In the longer term, we should look at the problems so presciently identified by Carter. Citizens United v. Federal Election Commission decision must be repealed; the power of “dark money” and the plutocrats must be blunted and rolled back. Extreme wealth and income inequality must be addressed through changes to tax policy and the federal budget. Republicans who supported Trump must be voted out of office. Liberals and progressives must focus on local and state elections in order to enact a true “we the people” democracy.

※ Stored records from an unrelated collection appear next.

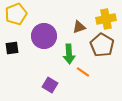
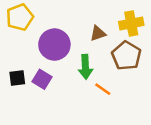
black square: (12, 48) -> (17, 78), moved
purple square: (50, 85) -> (42, 79), moved

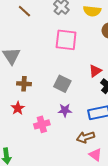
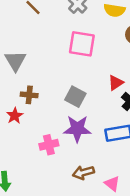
red star: (18, 108) -> (15, 116), moved
purple star: (65, 110) -> (77, 129), size x1.6
brown arrow: (86, 137) -> (83, 173), moved

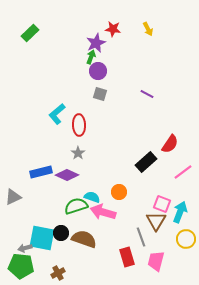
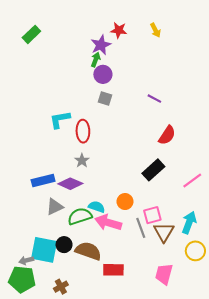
cyan L-shape: (57, 114) -> (60, 120), turned 30
red semicircle: (170, 144) -> (167, 135), moved
gray triangle: (13, 197) -> (55, 207), moved
pink square: (162, 204) -> (152, 215), moved, turned -36
gray line: (141, 237) -> (141, 228), moved
red rectangle: (127, 257) -> (113, 270), moved, turned -72

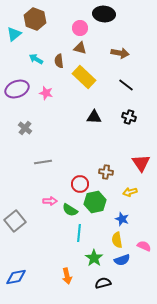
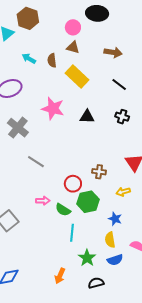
pink star: (46, 93) -> (53, 109), moved, size x1.6
gray cross: (25, 128) -> (18, 128), size x1.5
gray line: (43, 162) -> (36, 162), turned 42
orange arrow: (67, 276) -> (60, 276), turned 35

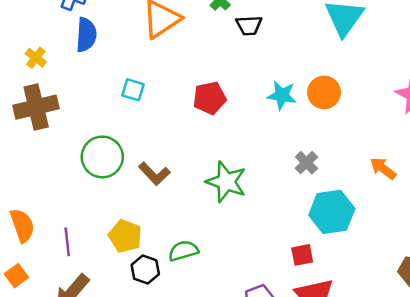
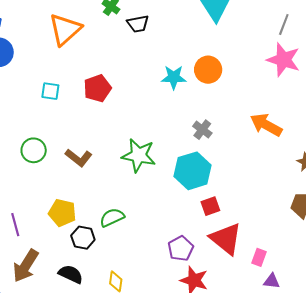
red pentagon: (210, 98) -> (97, 88), moved
green circle: (102, 157) -> (34, 150), size x0.7
orange arrow: (383, 168) -> (266, 125), size x1.4
cyan hexagon: (332, 212) -> (193, 171), moved

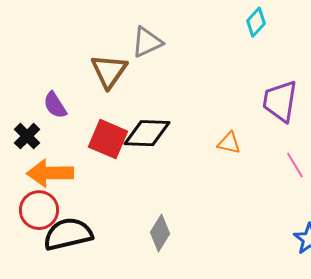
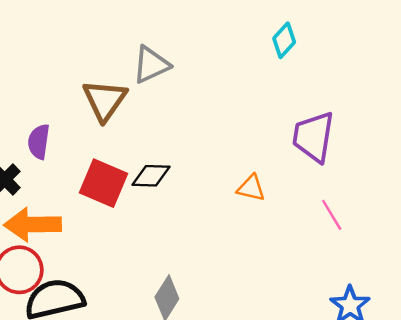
purple semicircle: (55, 105) -> (39, 142), turned 40
black diamond: (147, 133) -> (151, 176), size x0.7

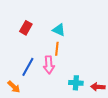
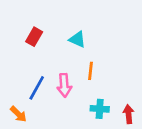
orange line: (57, 49) -> (91, 71), moved
red arrow: (98, 87) -> (129, 114), turned 80

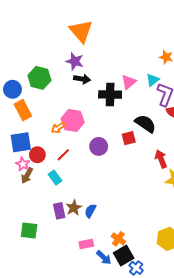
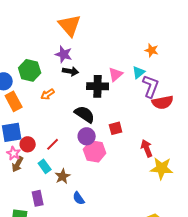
pink hexagon: (73, 120) -> (95, 151), moved
black semicircle: (145, 124) -> (85, 114), moved
orange arrow: (58, 128) -> (48, 94), moved
brown star: (74, 208) -> (63, 176), moved
purple rectangle: (59, 211) -> (38, 198), moved
blue semicircle: (90, 211) -> (79, 198), turned -64

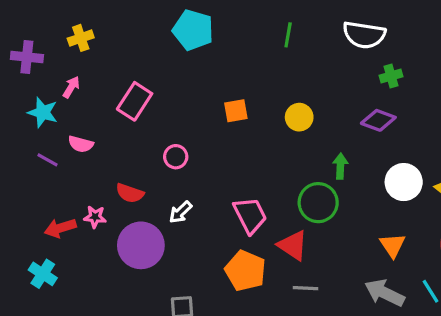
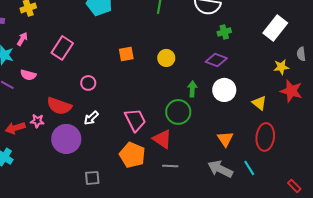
white circle: (404, 182) -> (224, 90), moved
red semicircle: (130, 193) -> (59, 106), size x1.4

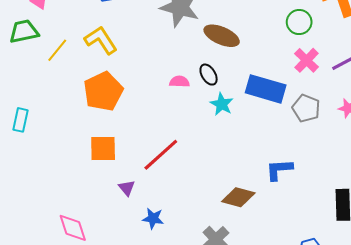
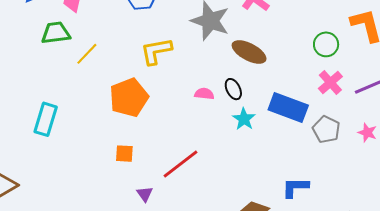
yellow L-shape: (101, 40) -> (156, 51), moved, turned -72
cyan rectangle: (20, 120) -> (46, 119), size x1.4
orange square: (103, 148) -> (124, 154), size x0.7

The ability of an irresponsible corporate news media to elevate Trump to the level of presidential contender and then presidential nominee must be broken by consumer boycotts and restoring laws such as the Fairness Doctrine. Our schools and other public institutions must redouble their efforts to purge racism, sexism and other forms of bigotry from the body politic. Strengthening the country’s civic culture and public education must be made a national priority in order to neutralize the growing authoritarianism among too many parts of the American public.
Unfortunately, neither candidate will do this. This is not to say, however, that the differences between Clinton and Trump are not real and substantive. Clinton is an imperfect candidate. But she believes in the standing norms, rules and priors of American democracy. Trump is a fascist. By definition, those rules and norms mean nothing to him. Trump admitted as much during the last presidential debate.
Clinton can be held accountable to some degree by the American people and pressured to live up to her promises. Trump does not operate according to the same expectations.
Today the American people will choose between democracy with Clinton or fascism, racism and bigotry with Trump. It is that simple. Now we will discover if the American people, who largely turned a deaf ear to Carter in 1979, will have the wisdom to make the right choice.